A liderança sabe escolher a mais justa entre as
opções, após tê-las considerado, partindo da própria responsabilidade e do
interesse pelo bem comum; esta é a forma para chegar ao centro dos males de uma
sociedade e vencê-los com a ousadia de ações corajosas e livres. No exercício
da nossa responsabilidade, sempre limitada, é importante abarcar o todo da
realidade, observando, medindo, avaliando, para tomar decisões na hora
presente, mas estendendo o olhar para o futuro, refletindo sobre as
consequências de tais decisões. Quem atua responsavelmente, submete a própria
ação aos direitos dos outros e ao juízo de Deus. Este sentido ético aparece,
nos nossos dias, como um desafio histórico sem precedentes. Além da
racionalidade científica e técnica, na atual situação, impõe-se o vínculo moral
com uma responsabilidade social e profundamente solidária.

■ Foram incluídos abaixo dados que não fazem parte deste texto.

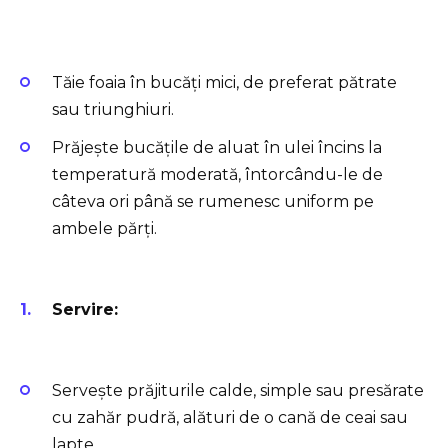
Tăie foaia în bucăți mici, de preferat pătrate
sau triunghiuri.
Prăjește bucățile de aluat în ulei încins la
temperatură moderată, întorcându-le de
câteva ori până se rumenesc uniform pe
ambele părți.
Servire:
Servește prăjiturile calde, simple sau presărate
cu zahăr pudră, alături de o cană de ceai sau
lapte.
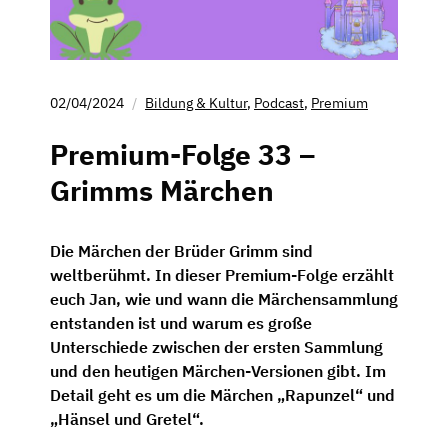
02/04/2024
Bildung & Kultur
,
Podcast
,
Premium
Premium-Folge 33 –
Grimms Märchen
Die Märchen der Brüder Grimm sind
weltberühmt. In dieser Premium-Folge erzählt
euch Jan, wie und wann die Märchensammlung
entstanden ist und warum es große
Unterschiede zwischen der ersten Sammlung
und den heutigen Märchen-Versionen gibt. Im
Detail geht es um die Märchen „Rapunzel“ und
„Hänsel und Gretel“.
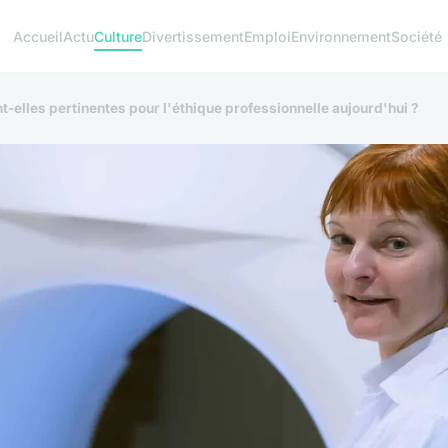
Accueil
Actu
Culture
Divertissement
Emploi
Environnement
Société
-elles pertinentes pour l'éthique professionnelle aujourd'hui ?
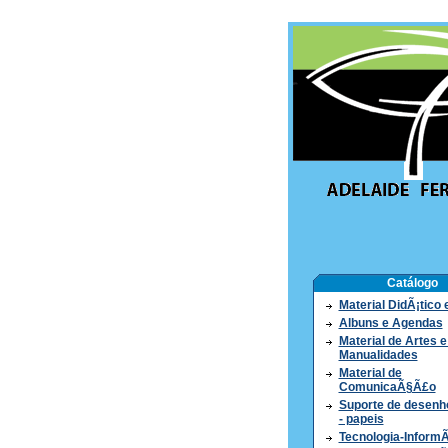
Catálogo
Material DidÃ¡tico
Albuns e Agendas
Material de Artes e
Manualidades
Material de
ComunicaÃ§Ã£o
Suporte de desenho
- papeis
Tecnologia-InformÃ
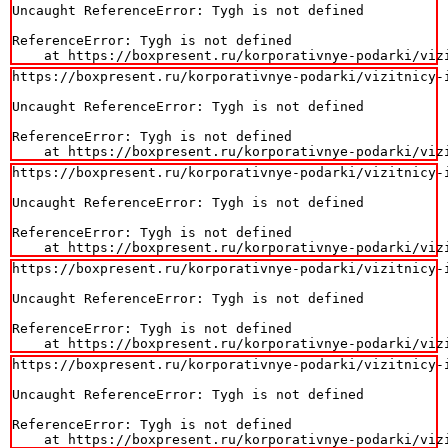
Uncaught ReferenceError: Tygh is not defined

ReferenceError: Tygh is not defined

    at https://boxpresent.ru/korporativnye-podarki/viz
https://boxpresent.ru/korporativnye-podarki/vizitnicy-i
Uncaught ReferenceError: Tygh is not defined

ReferenceError: Tygh is not defined

    at https://boxpresent.ru/korporativnye-podarki/viz
https://boxpresent.ru/korporativnye-podarki/vizitnicy-i
Uncaught ReferenceError: Tygh is not defined

ReferenceError: Tygh is not defined

    at https://boxpresent.ru/korporativnye-podarki/viz
https://boxpresent.ru/korporativnye-podarki/vizitnicy-i
Uncaught ReferenceError: Tygh is not defined

ReferenceError: Tygh is not defined

    at https://boxpresent.ru/korporativnye-podarki/viz
https://boxpresent.ru/korporativnye-podarki/vizitnicy-i
Uncaught ReferenceError: Tygh is not defined

ReferenceError: Tygh is not defined

    at https://boxpresent.ru/korporativnye-podarki/viz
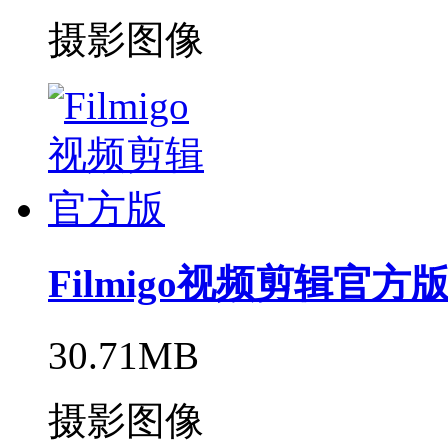
摄影图像
Filmigo视频剪辑官方
30.71MB
摄影图像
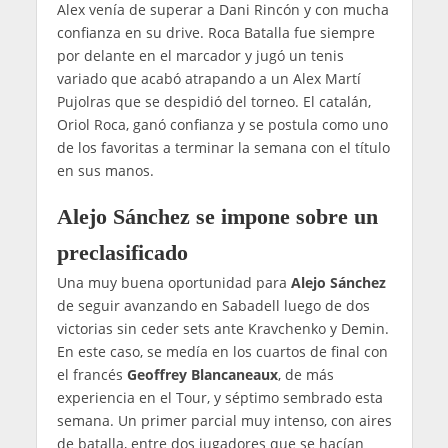
Alex venía de superar a Dani Rincón y con mucha
confianza en su drive. Roca Batalla fue siempre
por delante en el marcador y jugó un tenis
variado que acabó atrapando a un Alex Martí
Pujolras que se despidió del torneo. El catalán,
Oriol Roca, ganó confianza y se postula como uno
de los favoritas a terminar la semana con el título
en sus manos.
Alejo Sánchez se impone sobre un
preclasificado
Una muy buena oportunidad para
Alejo Sánchez
de seguir avanzando en Sabadell luego de dos
victorias sin ceder sets ante Kravchenko y Demin.
En este caso, se medía en los cuartos de final con
el francés
Geoffrey Blancaneaux
, de más
experiencia en el Tour, y séptimo sembrado esta
semana. Un primer parcial muy intenso, con aires
de batalla, entre dos jugadores que se hacían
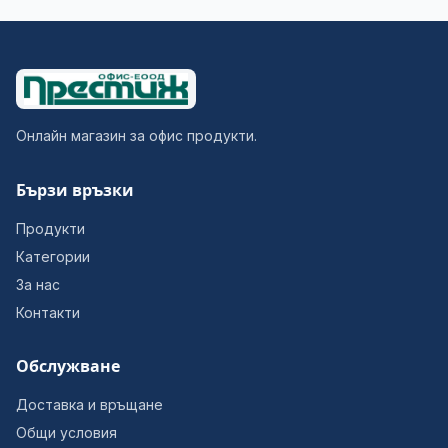
Онлайн магазин за офис продукти.
Бързи връзки
Продукти
Категории
За нас
Контакти
Обслужване
Доставка и връщане
Общи условия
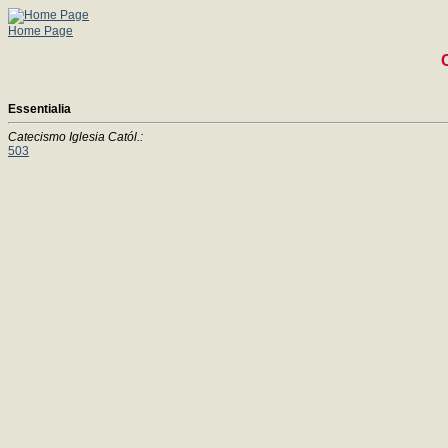
Home Page
Essentialia
Catecismo Iglesia Catól.:
503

3. Para completar o "olhar" que me
propus, além do humanismo integral, que respeite a cultura original, e da
responsabilidade solidária, termino indicando o que tenho como fundamental para
enfrentar o presente: o diálogo construtivo. Entre a indiferença egoísta e o
protesto violento, há uma opção sempre possível: o diálogo. O diálogo entre as
gerações, o diálogo com o povo, a capacidade de dar e receber, permanecendo
abertos à verdade. Um país cresce, quando dialogam de modo construtivo as suas
diversas riquezas culturais: cultura popular, cultura universitária, cultura
juvenil, cultura artística e tecnológica, cultura econômica e cultura familiar
e cultura da mídia. É impossível imaginar um futuro para a sociedade, sem uma
vigorosa contribuição das energias morais numa democracia que evite o risco de
ficar fechada na pura lógica da representação dos interesses constituídos. Será
fundamental a contribuição das grandes tradições religiosas, que desempenham um
papel fecundo de fermento da vida social e de animação da democracia. Favorável
à pacífica convivência entre religiões diversas é a laicidade do Estado que,
sem assumir como própria qualquer posição confessional, respeita e valoriza a
presença do fator religioso na sociedade, favorecendo as suas expressões
concretas.
Quando os líderes dos diferentes setores me pedem
um conselho, a minha resposta é sempre a mesma: diálogo, diálogo, diálogo. A
única maneira para uma pessoa, uma família, uma sociedade crescer, a única
maneira para fazer avançar a vida dos povos é a cultura do encontro; uma
cultura segundo a qual todos têm algo de bom para dar, e todos podem receber em
troca algo de bom. O outro tem sempre algo para nos dar, desde que saibamos nos
aproximar dele com uma atitude aberta e disponível, sem preconceitos. Só assim
pode crescer o bom entendimento entre as culturas e as religiões, a estima de
umas pelas outras livre de suposições gratuitas e no respeito pelos direitos de
cada uma. Hoje, ou se aposta na cultura do encontro, ou todos perdem; percorrer
a estrada justa torna o caminho fecundo e seguro.
Excelências,
Senhoras e Senhores!
Agradeço-lhes pela atenção. Acolham estas palavras
como expressão da minha solicitude de Pastor da Igreja e do amor que nutro pelo
povo brasileiro. A fraternidade entre os homens e a colaboração para construir
uma sociedade mais justa não constituem uma utopia, mas são o resultado de um
esforço harmônico de todos em favor do bem comum. Encorajo os senhores no seu
empenho em favor do bem comum, que exige da parte de todos sabedoria, prudência
e generosidade.
Confio-lhes ao Pai do Céu, pedindo-lhe, por
intercessão de Nossa Senhora Aparecida, que cumule de seus dons a cada um dos
presentes, suas respectivas famílias e comunidades humanas de trabalho e, de
coração, a todos concedo a minha Bênção.